Will re-running ETL IMPORT overwrite old data in staging area?

kibri · January 26, 2017, 8:15pm

A run of the ETL pipeline had errors when accessing MongoDB and Postgres in the IMPORT step, but the processing continued until it failed in SUMMARIZE. I fixed the DB access problems. Now, is there a way to tell if the IMPORT created bad data in the staging area? If I re-run IMPORT, will it overwrite bad data, or will it skip IMPORT processing if the output files already exist? Is there a way to remove just files created by IMPORT? Or do I need to delete staging and start over?

Thanks,
Brian K.

andricDu · January 26, 2017, 8:29pm

Hi Brian,

Rerunning a job should output and overwrite the files from the previous run of that job.

If you know the INDEX job didn’t run with the correct data then you can just start the ETL pipeline from that job and it will overwrite and continue with the correct data.

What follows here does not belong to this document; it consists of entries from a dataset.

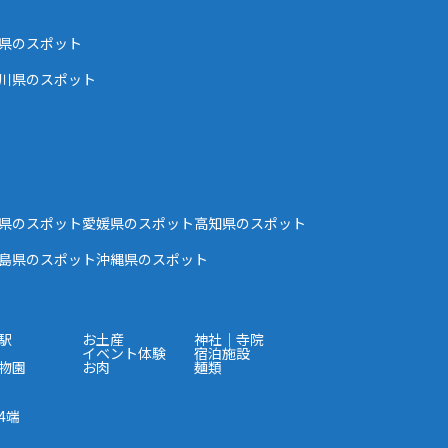
県のスポット
川県のスポット
県のスポット
愛媛県のスポット
高知県のスポット
島県のスポット
沖縄県のスポット
駅
お土産
神社｜寺院
イベント体験
宿泊施設
物園
お肉
麺類
4端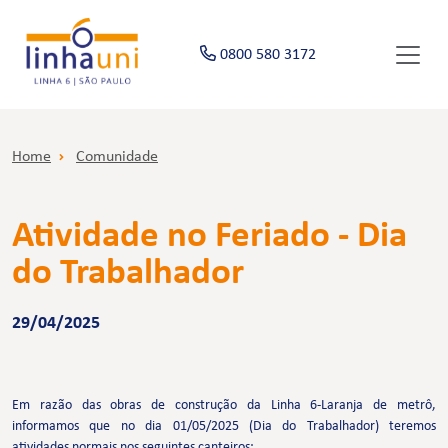
0800 580 3172
Home
Comunidade
Atividade no Feriado - Dia
do Trabalhador
29/04/2025
Em razão das obras de construção da Linha 6-Laranja de metrô,
informamos que no dia 01/05/2025 (Dia do Trabalhador) teremos
atividades normais nos seguintes canteiros: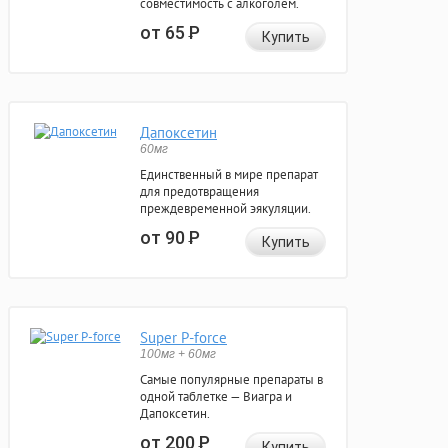
совместимость с алкоголем.
от 65
Р
Купить
Дапоксетин
60мг
Единственный в мире препарат
для предотвращения
преждевременной эякуляции.
от 90
Р
Купить
Super P-force
100мг + 60мг
Самые популярные препараты в
одной таблетке — Виагра и
Дапоксетин.
от 200
Р
Купить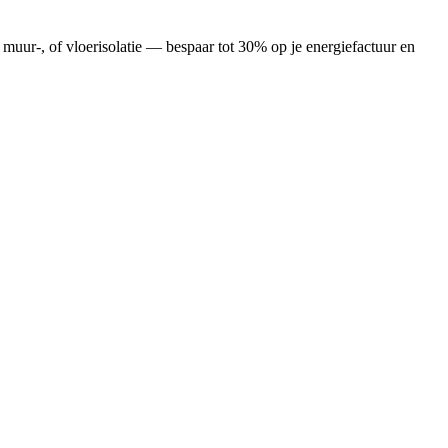
 muur-, of vloerisolatie — bespaar tot 30% op je energiefactuur en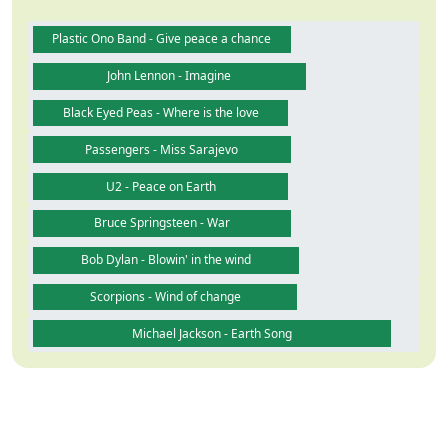
Plastic Ono Band - Give peace a chance
John Lennon - Imagine
Black Eyed Peas - Where is the love
Passengers - Miss Sarajevo
U2 - Peace on Earth
Bruce Springsteen - War
Bob Dylan - Blowin' in the wind
Scorpions - Wind of change
Michael Jackson - Earth Song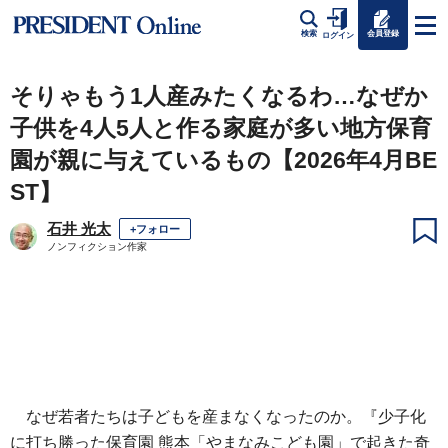
会員登録
検索
ログイン
そりゃもう1人産みたくなるわ…なぜか
子供を4人5人と作る家庭が多い地方保育
園が親に与えているもの【2026年4月BE
ST】
石井 光太
+フォロー
ノンフィクション作家
なぜ若者たちは子どもを産まなくなったのか。『少子化
に打ち勝った保育園 熊本「やまなみこども園」で起きた奇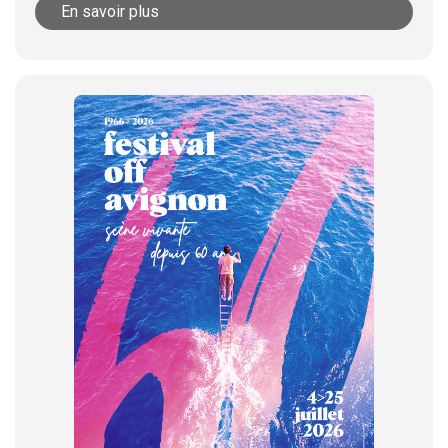
En savoir plus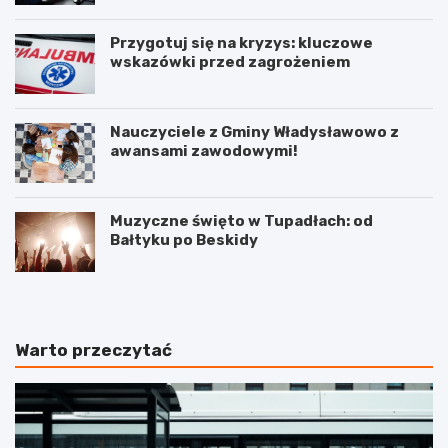
Przygotuj się na kryzys: kluczowe
wskazówki przed zagrożeniem
Nauczyciele z Gminy Władysławowo z
awansami zawodowymi!
Muzyczne święto w Tupadłach: od
Bałtyku po Beskidy
Warto przeczytać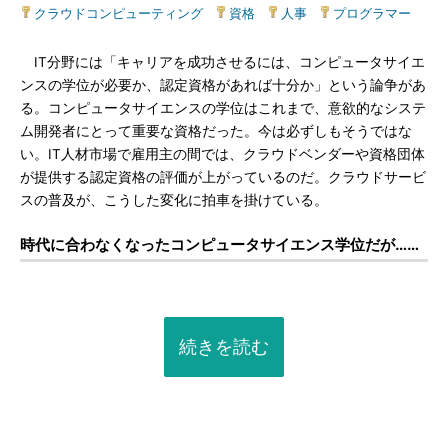
クラウドコンピューティング
|
資格
|
人事
|
プログラマー
IT分野には「キャリアを成功させるには、コンピュータサイエ
ンスの学位が必要か、認定資格があれば十分か」という論争があ
る。コンピュータサイエンスの学位はこれまで、意欲的なシステ
ム開発者にとって重要な資格だった。今は必ずしもそうではな
い。IT人材市場で雇用主の間では、クラウドベンダーや資格団体
が提供する認定資格の評価が上がっているのだ。クラウドサービ
スの普及が、こうした変化に拍車を掛けている。
時代に合わなくなったコンピュータサイエンス学位だが……
続きを読む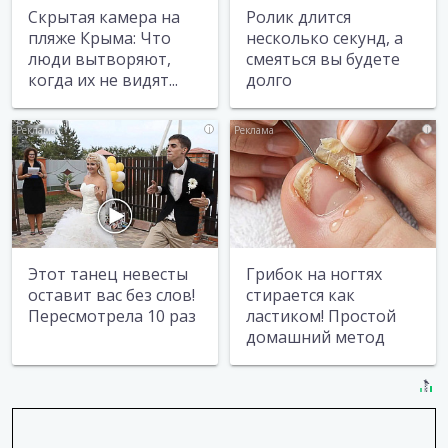
Скрытая камера на
Ролик длится
пляже Крыма: Что
несколько секунд, а
люди вытворяют,
смеяться вы будете
когда их не видят...
долго
i
i
Этот танец невесты
Грибок на ногтях
оставит вас без слов!
стирается как
Пересмотрела 10 раз
ластиком! Простой
домашний метод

./release.sh -j INDEX- <release_name>

andricDu · January 26, 2017, 8:32pm

Just to be specific, the first step of a job is to clean the output of any previous run.

github.com

icgc-dcc/dcc-release/blob/develop/dcc-release-job/dcc-release-job-import/src/main/java/org/icgc/dcc/release/job/imports/core/ImportJob.java#L63




/**
 * Dependencies.
 */
@NonNull
private final MongoProperties properties;


@Override
public JobType getType() {
  return JobType.IMPORT;
}


@Override
public void execute(@NonNull JobContext jobContext) {
  clean(jobContext);
  imports(jobContext);
}


private void clean(JobContext jobContext) {
  delete(jobContext, PROJECT, GENE, GENE_SET, DIAGRAM, DRUG, CLINVAR, CIVIC);
}